I guess it goes without saying that the aliens can just make the zombie-kids board their spaceship, and can even take their spaceship around all the schools to pick them up themselves.

Then Jack saves everyone by, as usual, building a machine that reverses the alien negotiator's control and blows it up, forcing it to retreat back to its ship. It just does. It doesn't matter how.

Worst of all, this is exactly the "declaration of war – a war we can't win", as avoided in episode four. Naw, the aliens just don't retaliate. They just don't. They don't carry out their threat to wipe out our species. That's it. That's yer ending.

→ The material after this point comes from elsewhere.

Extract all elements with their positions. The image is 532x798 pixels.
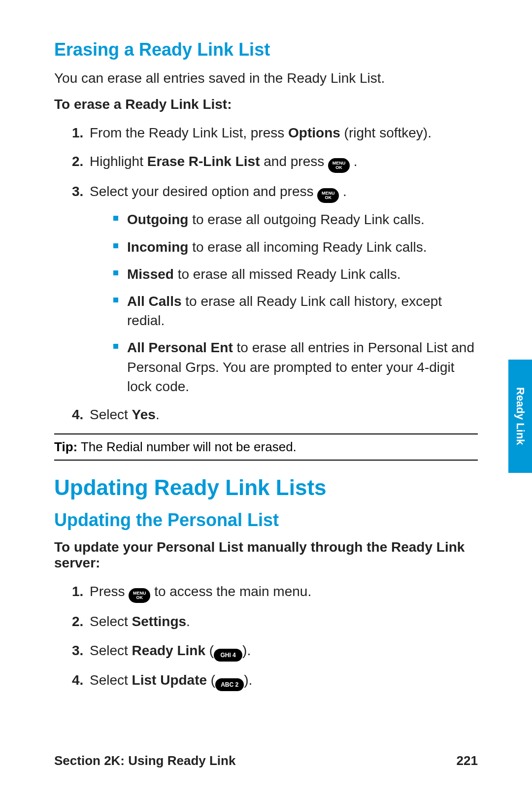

Overall, this was an excellent five-part story, marred by awkward shaky camerawork, some mistaken direction (the director repeatedly doesn't get the difference between analogue and digital signals – something you'd expect a TV man to) and, above all, a plot that is as standard as they come.

Once more – I really enjoyed this – but the story is a straight remake of The Sound Of Drums / Last Of The Time Lords.


Both stories open with one of our friends (Tish / Lois) starting a job working with the Prime Minister of Great Britain.

Both stories feature the evil British government planting a time-bomb in and blowing-up our heroes' base. (Martha's flat / The Hub)

Both stories see our heroes immediately going on the run from the government, changing cars to avoid detection, getting found via a CCTV camera, and then choosing to hide-out in an abandoned warehouse.

Both stories feature the US berating the British Prime Minister for initiating first contact with an alien race independently of the UN.

Both stories feature our heroes' invisible observation of said first contact.

Both stories feature an alien vessel unexpectedly turning out to contain a human child from earlier in the story, wired into a gasmask.

Both stories are resolved by the main protagonist reversing the aliens' own technology against them.

Both stories conclude with the death of someone who the main protagonist is both responsible for, and attached to by birth.

I don't mean this unkindly, but both stories are written by the same author.

For all that, although the similarity of the first half couldn't avoid giving away the probable events of the second, it was much, much better executed this time, and as I say, I really enjoyed it.

More Torchwood of this detail would be a good thing.